To use a phrase that my undergrad Communication students at Curry College have grown more than accustomed to hearing when I’m talking about preparing for their futures, particularly if they’re thinking about my own career field of public relations, “It’s not rocket science.”
That’s not to say that you should bumble blissfully through college and post-college life as clueless as a newborn lamb, trusting that “things will work out.”
It’s totally okay to be unsure and to ask questions of others. We’re all wisely encouraged to do our research, weigh our options, and make “informed decisions” (something I hear all the time from my more academically-inclined colleagues).
But, after asking the questions and weighing the options…with input from teachers, advisors, friends, family, mentors….the whole village…you have to do something.
And that “something” isn’t always the perfect choice…you’ll make changes.
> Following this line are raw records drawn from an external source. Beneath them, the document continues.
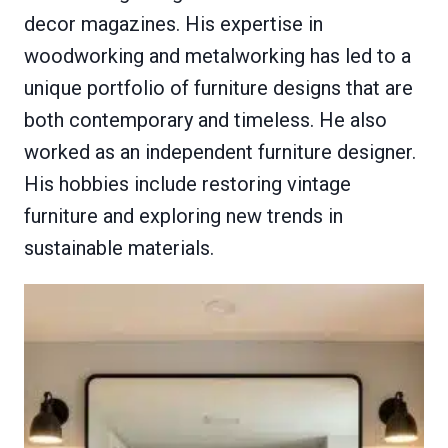
decor magazines. His expertise in
woodworking and metalworking has led to a
unique portfolio of furniture designs that are
both contemporary and timeless. He also
worked as an independent furniture designer.
His hobbies include restoring vintage
furniture and exploring new trends in
sustainable materials.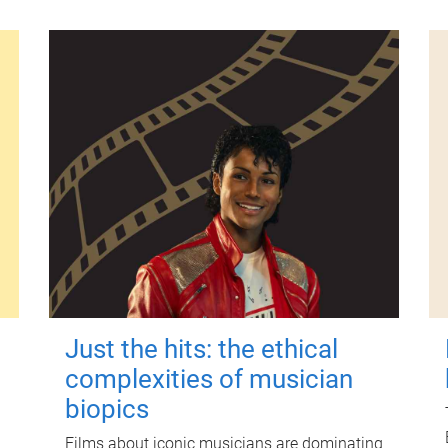
Just the hits: the ethical
complexities of musician
biopics
Films about iconic musicians are dominating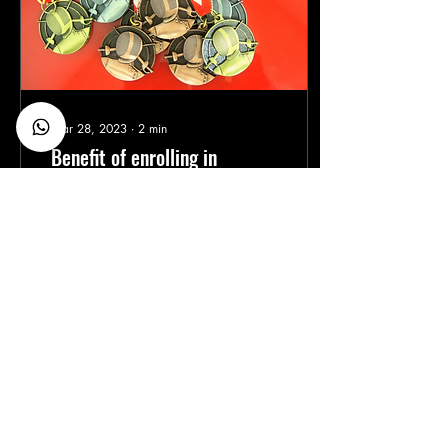
Mar 28, 2023
∙
2
min
Benefit of enrolling in
Competition in your club on
a systematic basis
If you're a parent of a child
who is interested in fencing,
you may be wondering if
it's a good idea to enroll
them in a fencing...
30
0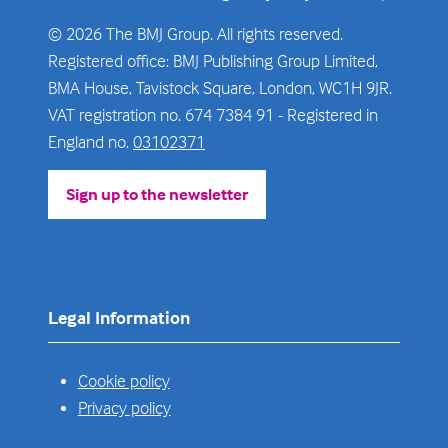
© 2026 The BMJ Group. All rights reserved.
Registered office: BMJ Publishing Group Limited,
BMA House, Tavistock Square, London, WC1H 9JR.
VAT registration no. 674 7384 91 - Registered in
England no.
03102371
Sign up to the newsletter
(opens
in
a
new
tab)
Legal Information
Cookie policy
Privacy policy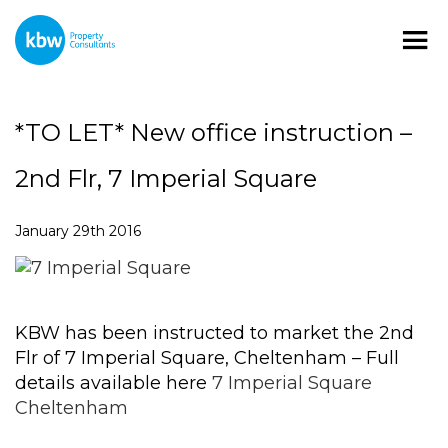
*TO LET* New office instruction –
2nd Flr, 7 Imperial Square
January 29th 2016
KBW has been instructed to market the 2nd
Flr of 7 Imperial Square, Cheltenham – Full
details available here
7 Imperial Square
Cheltenham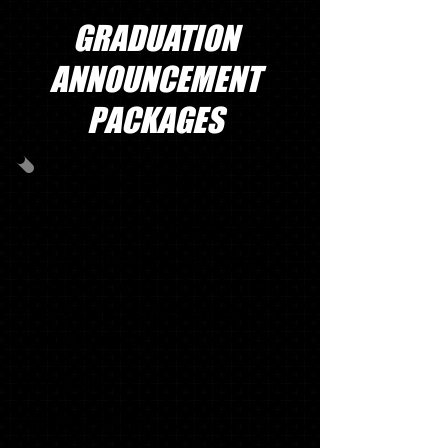
GRADUATION
ANNOUNCEMENT
PACKAGES
GRAD PACK #1
40
OFFICIALSCHOOL ANNOUNCEMENTS
WITH MATCHING ENVELOPES, SWOOSH
NAME CARDS, INSERTS (TISSUE), ADDRESS
LABELS, ENVELOPE SEALS & GRADUATE
THANK YOU NOTES
1 '17 KEY RING*
1 SENIOR T-SHIRT*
Trust me…I know.
I’ve had any number of my friends/former students start out after graduation doing something that they thought would be interesting/challenging/the job.
They’re doing something else now, and they’re as happy as (as we say down South) “a pig in mud.”
The point here is that, instead of sitting around and “weighing options” in order to make an “informed decision,” they did something. They tested the waters. They took a chance.
But, you say, “they made the wrong decision.”
To which I reply, “No, they didn’t make the ‘wrong decision.’ They took a chance…for all the right reasons…on something that they thought might work out, but it didn’t. In the process, they learned something valuable about themselves.”
What’s great about this parable is that nearly every one of my friends is happy where he or she has wound up. The “fit” is right. The opportunities are there. The possibilities are encouraging.
Take note: I didn’t say “every one.” I said “nearly everyone.” As a wise salesman told my wife years ago when she was examining with a virtual magnifying glass every single inch of a pair of lamps we wanted to buy…and commenting critically every single inch of the way…”Nothing’s perfect, little girl.”
So? Well…those lamps “lived” with us for 40 years…in four states along with a tour of duty in the Philippines. They may not have been “perfect,” but…
Bottom line? Do your homework. Do your research. Talk to as many different people as you can to get feedback on your thoughts.
Then, as our friends at Nike like to say, “Just do it!”